### MATERIAL FOR THIS TASK
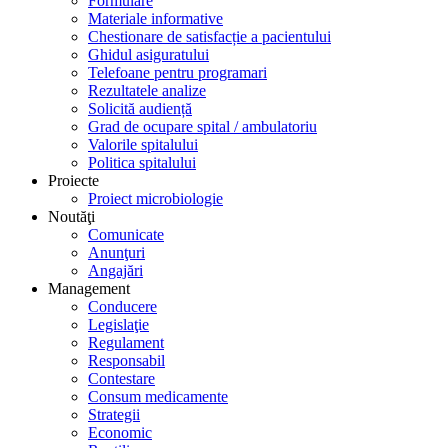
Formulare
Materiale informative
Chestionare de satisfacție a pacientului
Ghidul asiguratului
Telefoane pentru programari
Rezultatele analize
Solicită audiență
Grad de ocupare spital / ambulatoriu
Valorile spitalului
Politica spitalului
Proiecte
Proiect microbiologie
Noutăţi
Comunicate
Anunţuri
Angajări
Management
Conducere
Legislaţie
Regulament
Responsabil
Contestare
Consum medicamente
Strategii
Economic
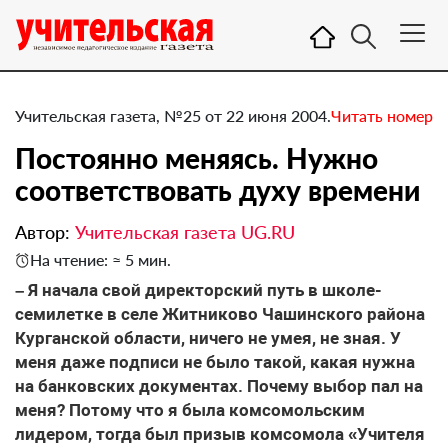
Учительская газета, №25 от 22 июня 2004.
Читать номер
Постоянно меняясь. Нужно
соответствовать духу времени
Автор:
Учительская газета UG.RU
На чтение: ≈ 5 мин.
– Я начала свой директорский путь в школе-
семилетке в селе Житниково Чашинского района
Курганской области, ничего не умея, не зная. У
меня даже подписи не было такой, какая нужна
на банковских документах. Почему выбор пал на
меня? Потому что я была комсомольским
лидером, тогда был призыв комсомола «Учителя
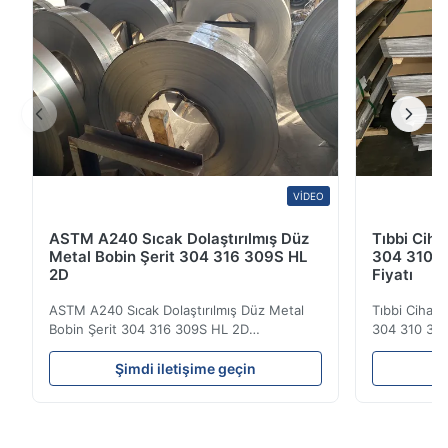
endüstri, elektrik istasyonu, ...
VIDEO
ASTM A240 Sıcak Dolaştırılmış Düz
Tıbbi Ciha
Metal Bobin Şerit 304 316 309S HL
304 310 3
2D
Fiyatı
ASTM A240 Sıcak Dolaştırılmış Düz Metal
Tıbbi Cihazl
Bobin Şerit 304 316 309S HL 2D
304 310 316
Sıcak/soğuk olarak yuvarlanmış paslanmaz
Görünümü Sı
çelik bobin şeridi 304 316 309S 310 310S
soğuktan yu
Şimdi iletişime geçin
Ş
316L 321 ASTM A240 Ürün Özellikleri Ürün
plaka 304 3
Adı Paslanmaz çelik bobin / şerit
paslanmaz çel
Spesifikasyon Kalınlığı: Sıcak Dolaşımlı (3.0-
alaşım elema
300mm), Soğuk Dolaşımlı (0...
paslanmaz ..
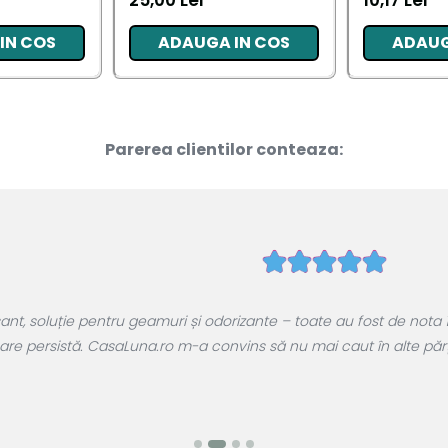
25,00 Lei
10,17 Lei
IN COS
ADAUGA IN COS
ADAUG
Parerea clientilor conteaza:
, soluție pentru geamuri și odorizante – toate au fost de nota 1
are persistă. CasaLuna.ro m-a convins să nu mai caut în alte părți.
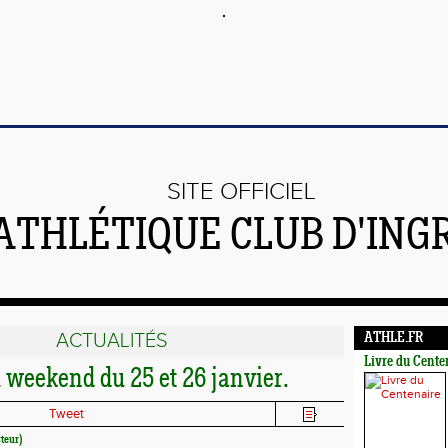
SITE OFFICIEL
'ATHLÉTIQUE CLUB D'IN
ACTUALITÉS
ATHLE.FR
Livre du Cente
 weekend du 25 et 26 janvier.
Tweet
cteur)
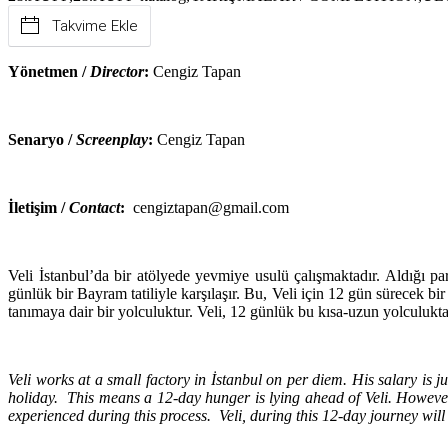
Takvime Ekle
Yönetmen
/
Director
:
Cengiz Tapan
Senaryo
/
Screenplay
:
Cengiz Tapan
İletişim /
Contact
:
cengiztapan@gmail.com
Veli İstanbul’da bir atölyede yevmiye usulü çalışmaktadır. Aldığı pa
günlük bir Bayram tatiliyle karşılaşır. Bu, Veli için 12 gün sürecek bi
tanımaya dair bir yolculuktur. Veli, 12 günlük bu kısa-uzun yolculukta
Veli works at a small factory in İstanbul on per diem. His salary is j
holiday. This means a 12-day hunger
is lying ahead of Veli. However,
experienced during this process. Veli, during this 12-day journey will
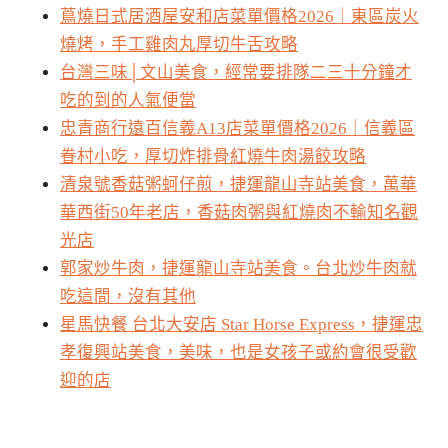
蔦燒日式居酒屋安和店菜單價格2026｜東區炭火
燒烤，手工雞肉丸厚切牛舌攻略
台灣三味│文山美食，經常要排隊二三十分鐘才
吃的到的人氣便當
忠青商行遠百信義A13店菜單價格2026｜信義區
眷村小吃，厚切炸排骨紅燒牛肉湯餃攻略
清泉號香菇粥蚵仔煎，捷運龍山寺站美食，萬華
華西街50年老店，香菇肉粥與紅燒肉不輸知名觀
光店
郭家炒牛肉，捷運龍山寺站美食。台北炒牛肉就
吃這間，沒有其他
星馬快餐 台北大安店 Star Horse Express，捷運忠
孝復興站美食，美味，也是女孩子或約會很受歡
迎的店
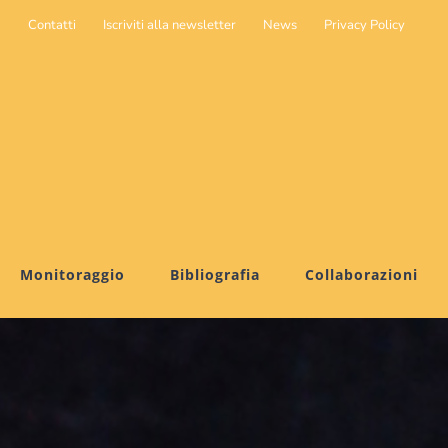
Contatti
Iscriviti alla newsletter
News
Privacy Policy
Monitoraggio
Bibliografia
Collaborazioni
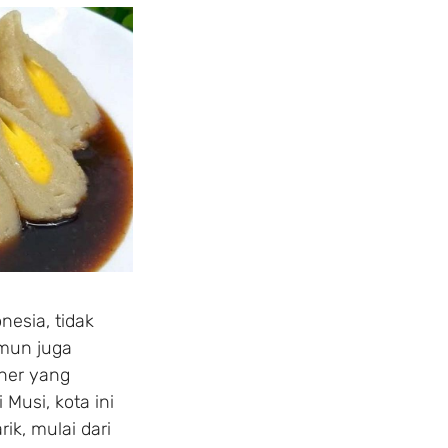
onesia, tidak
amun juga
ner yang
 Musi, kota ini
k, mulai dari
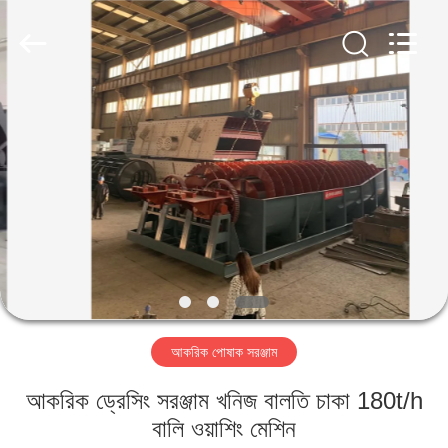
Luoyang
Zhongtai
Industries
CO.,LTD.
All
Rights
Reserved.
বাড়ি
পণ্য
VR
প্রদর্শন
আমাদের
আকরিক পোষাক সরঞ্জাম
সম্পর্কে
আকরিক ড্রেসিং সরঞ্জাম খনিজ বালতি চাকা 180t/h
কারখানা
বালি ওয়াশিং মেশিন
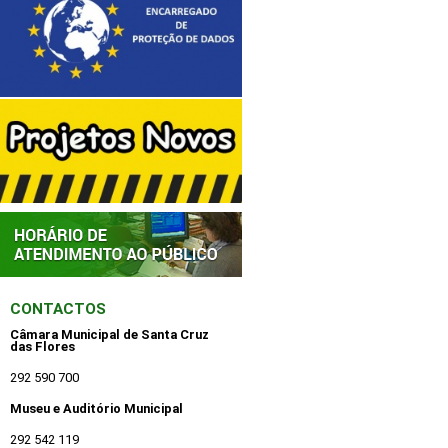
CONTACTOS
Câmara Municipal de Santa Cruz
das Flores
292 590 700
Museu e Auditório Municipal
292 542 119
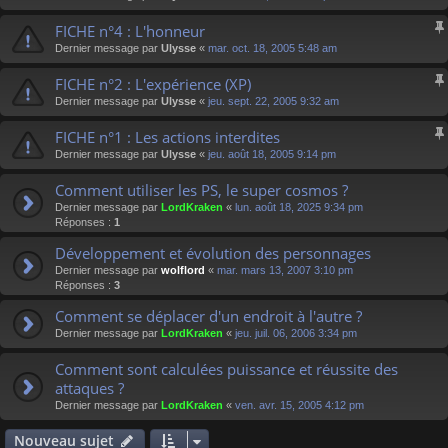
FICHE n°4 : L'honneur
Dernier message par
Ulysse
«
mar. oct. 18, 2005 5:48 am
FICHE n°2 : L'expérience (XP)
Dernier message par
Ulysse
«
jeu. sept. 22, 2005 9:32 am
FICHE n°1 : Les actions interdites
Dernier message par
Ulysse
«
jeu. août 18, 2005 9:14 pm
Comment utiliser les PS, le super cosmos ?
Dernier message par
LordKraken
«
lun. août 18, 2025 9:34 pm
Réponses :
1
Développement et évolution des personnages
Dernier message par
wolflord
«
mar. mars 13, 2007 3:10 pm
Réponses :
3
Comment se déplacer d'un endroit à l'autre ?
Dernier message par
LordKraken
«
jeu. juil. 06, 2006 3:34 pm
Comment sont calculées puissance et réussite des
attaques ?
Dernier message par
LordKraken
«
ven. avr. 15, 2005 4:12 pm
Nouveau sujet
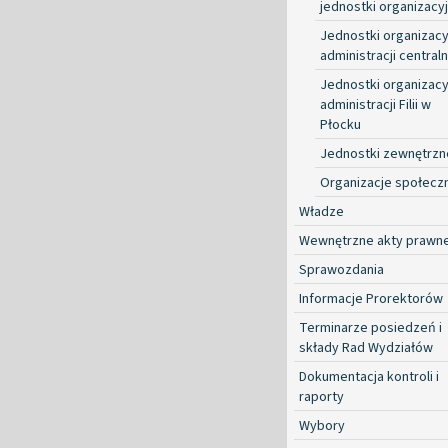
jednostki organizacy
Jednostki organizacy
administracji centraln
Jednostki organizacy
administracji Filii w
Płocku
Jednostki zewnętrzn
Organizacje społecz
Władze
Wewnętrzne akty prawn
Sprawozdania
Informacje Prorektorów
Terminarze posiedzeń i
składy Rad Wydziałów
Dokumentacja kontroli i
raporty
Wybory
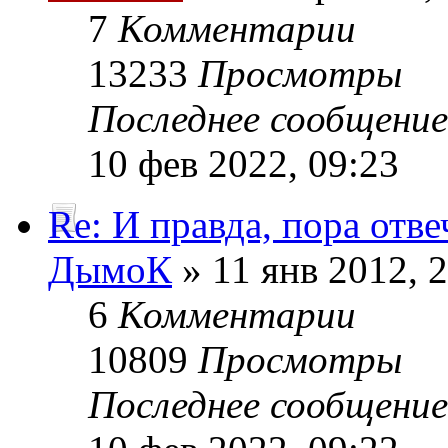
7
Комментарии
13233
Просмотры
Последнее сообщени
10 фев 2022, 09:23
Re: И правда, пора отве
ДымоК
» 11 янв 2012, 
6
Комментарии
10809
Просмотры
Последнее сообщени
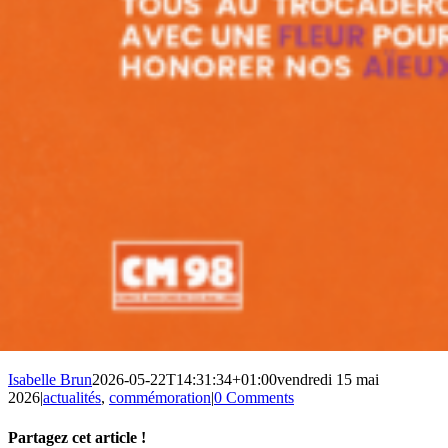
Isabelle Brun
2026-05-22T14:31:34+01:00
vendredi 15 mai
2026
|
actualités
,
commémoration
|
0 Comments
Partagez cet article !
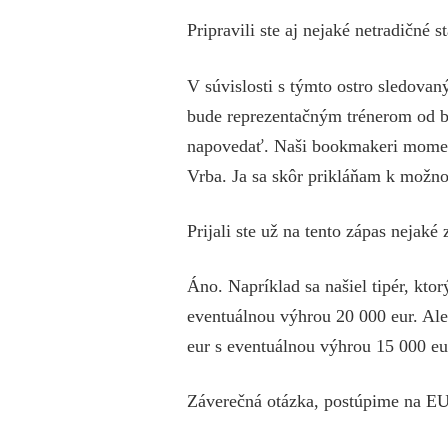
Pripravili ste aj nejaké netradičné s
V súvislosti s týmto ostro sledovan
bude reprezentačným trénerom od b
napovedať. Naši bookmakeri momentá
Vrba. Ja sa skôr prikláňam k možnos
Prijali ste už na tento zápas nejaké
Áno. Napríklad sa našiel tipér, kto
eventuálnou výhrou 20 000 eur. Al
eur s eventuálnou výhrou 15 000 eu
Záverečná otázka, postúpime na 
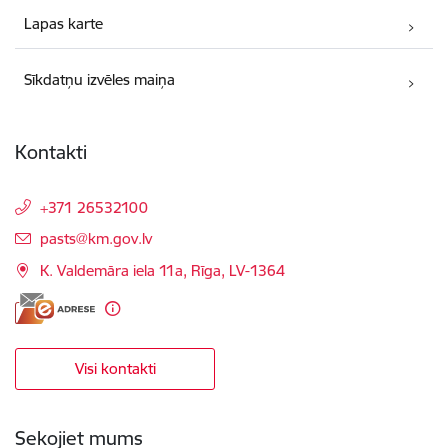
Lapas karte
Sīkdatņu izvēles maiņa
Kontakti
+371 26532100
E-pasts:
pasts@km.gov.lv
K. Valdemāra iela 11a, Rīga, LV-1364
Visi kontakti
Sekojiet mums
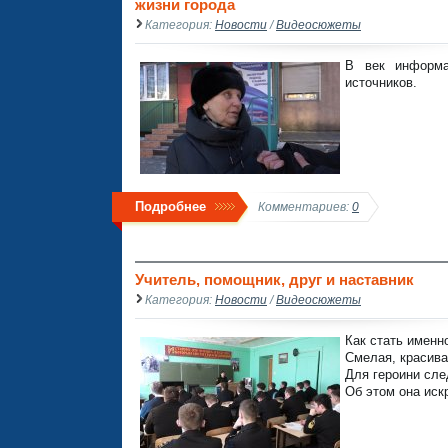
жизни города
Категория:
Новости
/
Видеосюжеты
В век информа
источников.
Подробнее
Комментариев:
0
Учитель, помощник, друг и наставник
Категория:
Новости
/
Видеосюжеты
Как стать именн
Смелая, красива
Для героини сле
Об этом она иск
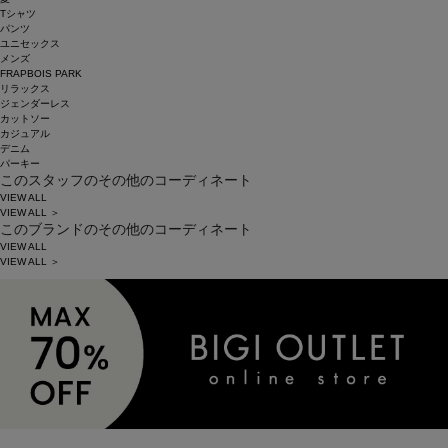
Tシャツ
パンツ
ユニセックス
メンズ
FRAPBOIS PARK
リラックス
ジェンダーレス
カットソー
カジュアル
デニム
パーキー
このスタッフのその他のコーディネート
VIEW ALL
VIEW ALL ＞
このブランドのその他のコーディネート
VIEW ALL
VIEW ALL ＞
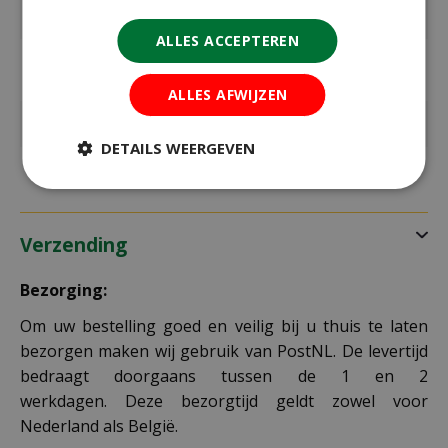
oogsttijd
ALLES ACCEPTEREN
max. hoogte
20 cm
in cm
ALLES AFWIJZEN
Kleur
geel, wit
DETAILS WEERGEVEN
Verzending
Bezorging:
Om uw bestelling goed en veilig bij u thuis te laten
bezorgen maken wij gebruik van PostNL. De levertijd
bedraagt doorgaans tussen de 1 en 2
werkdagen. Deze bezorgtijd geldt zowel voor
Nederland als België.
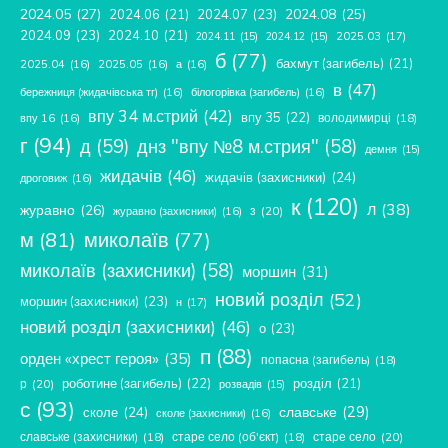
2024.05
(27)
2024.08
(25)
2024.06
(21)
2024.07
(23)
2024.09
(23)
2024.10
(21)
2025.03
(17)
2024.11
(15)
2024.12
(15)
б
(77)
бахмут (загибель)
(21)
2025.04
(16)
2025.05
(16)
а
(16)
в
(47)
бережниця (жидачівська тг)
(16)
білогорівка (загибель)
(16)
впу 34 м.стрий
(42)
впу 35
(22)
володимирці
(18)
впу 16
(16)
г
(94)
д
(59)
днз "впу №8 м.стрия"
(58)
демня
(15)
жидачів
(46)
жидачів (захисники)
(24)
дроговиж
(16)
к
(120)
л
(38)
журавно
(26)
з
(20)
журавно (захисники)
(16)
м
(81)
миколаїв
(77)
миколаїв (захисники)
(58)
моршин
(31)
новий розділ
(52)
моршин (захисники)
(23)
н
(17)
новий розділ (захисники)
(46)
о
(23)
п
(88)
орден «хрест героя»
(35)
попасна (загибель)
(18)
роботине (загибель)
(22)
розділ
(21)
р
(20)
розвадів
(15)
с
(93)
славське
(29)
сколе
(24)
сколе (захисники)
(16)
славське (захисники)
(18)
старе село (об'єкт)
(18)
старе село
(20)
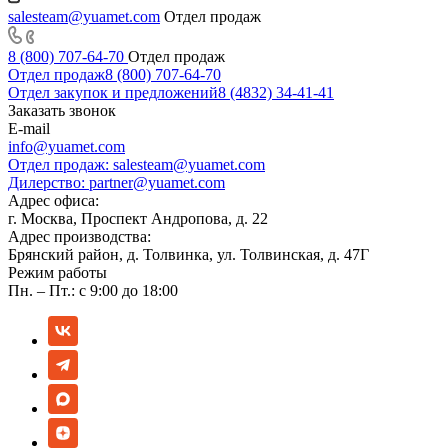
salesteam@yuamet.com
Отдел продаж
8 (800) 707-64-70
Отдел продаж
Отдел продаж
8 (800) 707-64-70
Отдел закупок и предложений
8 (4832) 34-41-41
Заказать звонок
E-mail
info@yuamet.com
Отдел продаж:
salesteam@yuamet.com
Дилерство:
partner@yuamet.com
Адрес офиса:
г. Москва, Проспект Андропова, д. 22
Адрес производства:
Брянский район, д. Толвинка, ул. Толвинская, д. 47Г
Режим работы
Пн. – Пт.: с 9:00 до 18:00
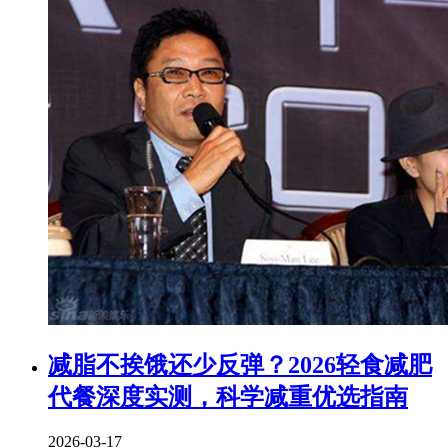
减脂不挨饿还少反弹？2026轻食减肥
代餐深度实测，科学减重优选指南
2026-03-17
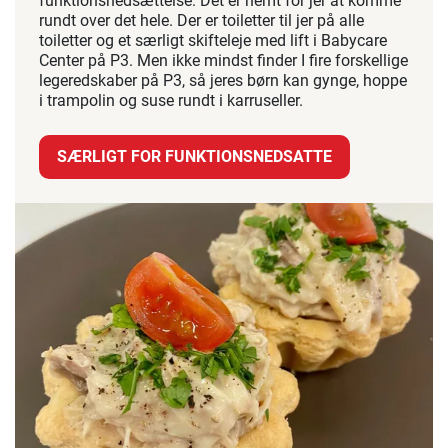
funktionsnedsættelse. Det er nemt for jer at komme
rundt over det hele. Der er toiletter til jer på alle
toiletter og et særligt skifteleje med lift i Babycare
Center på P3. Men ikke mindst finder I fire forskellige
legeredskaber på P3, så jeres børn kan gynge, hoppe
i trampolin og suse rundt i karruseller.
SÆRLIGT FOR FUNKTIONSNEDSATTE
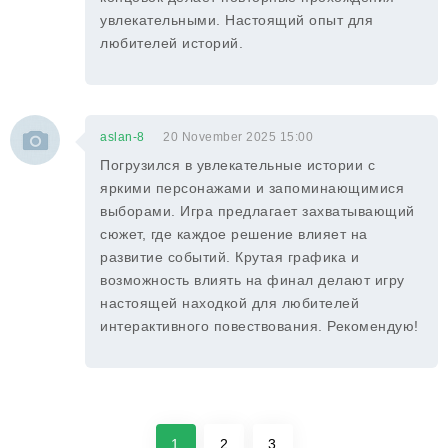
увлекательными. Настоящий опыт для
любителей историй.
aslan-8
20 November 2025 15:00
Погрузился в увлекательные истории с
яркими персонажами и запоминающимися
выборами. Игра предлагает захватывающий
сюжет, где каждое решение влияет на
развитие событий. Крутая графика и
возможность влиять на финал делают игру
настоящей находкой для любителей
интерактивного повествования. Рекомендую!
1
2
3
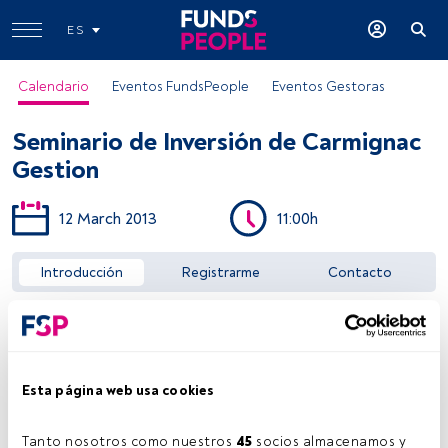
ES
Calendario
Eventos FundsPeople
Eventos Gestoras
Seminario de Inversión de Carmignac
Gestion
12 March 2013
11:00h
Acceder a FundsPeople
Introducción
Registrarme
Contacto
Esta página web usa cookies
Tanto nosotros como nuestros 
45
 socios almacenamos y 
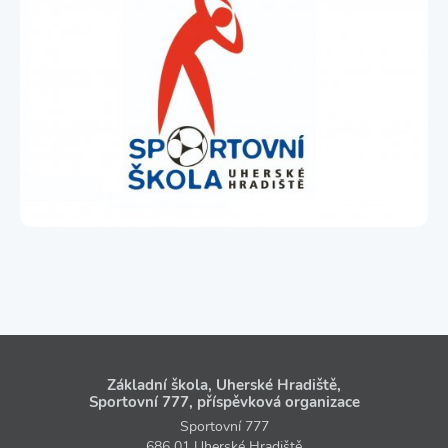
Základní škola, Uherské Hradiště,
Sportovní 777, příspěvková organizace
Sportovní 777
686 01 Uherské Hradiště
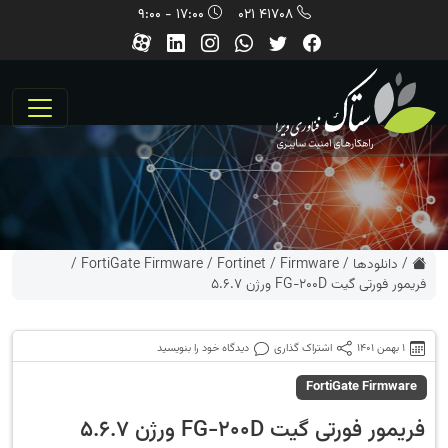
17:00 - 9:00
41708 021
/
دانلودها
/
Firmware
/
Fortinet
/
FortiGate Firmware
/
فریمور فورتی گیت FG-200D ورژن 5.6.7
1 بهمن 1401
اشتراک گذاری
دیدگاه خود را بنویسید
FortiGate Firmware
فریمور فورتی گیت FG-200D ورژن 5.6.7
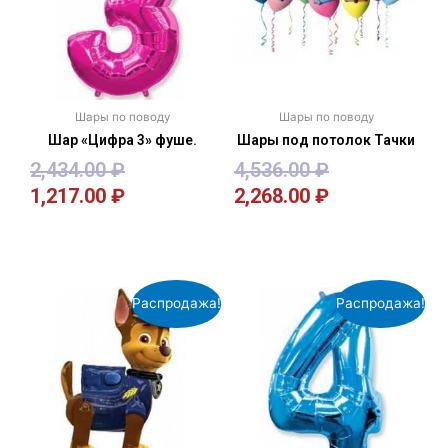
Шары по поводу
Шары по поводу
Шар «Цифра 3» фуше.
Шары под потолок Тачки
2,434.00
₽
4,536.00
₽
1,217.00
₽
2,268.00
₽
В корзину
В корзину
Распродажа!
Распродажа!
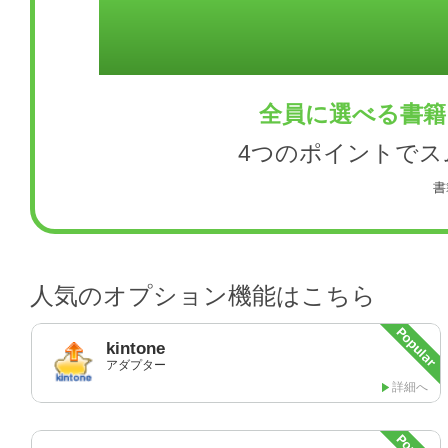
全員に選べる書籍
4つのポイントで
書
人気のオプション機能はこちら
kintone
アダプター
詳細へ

### TASK OBJECTIVE
Please set down, exactly and with no pictures, the lines in the entries above starting at the one holding "журавно (захисники)" and ending at the one holding "Брянский район, д.", ends included.

### ANSWER TO THIS TASK
журавно (захисники)
(16)
м
(81)
миколаїв
(77)
миколаїв (захисники)
(58)
моршин
(31)
новий розділ
(52)
моршин (захисники)
(23)
н
(17)
новий розділ (захисники)
(46)
о
(23)
п
(88)
орден «хрест героя»
(35)
попасна (загибель)
(18)
роботине (загибель)
(22)
розділ
(21)
р
(20)
розвадів
(15)
с
(93)
славське
(29)
сколе
(24)
сколе (захисники)
(16)
славське (захисники)
(18)
старе село (об'єкт)
(18)
старе село
(20)
salesteam@yuamet.com
Отдел продаж
8 (800) 707-64-70
Отдел продаж
Отдел продаж
8 (800) 707-64-70
Отдел закупок и предложений
8 (4832) 34-41-41
Заказать звонок
E-mail
info@yuamet.com
Отдел продаж:
salesteam@yuamet.com
Дилерство:
partner@yuamet.com
Адрес офиса:
г. Москва, Проспект Андропова, д. 22
Адрес производства:
Брянский район, д. Толвинка, ул. Толвинская, д. 47Г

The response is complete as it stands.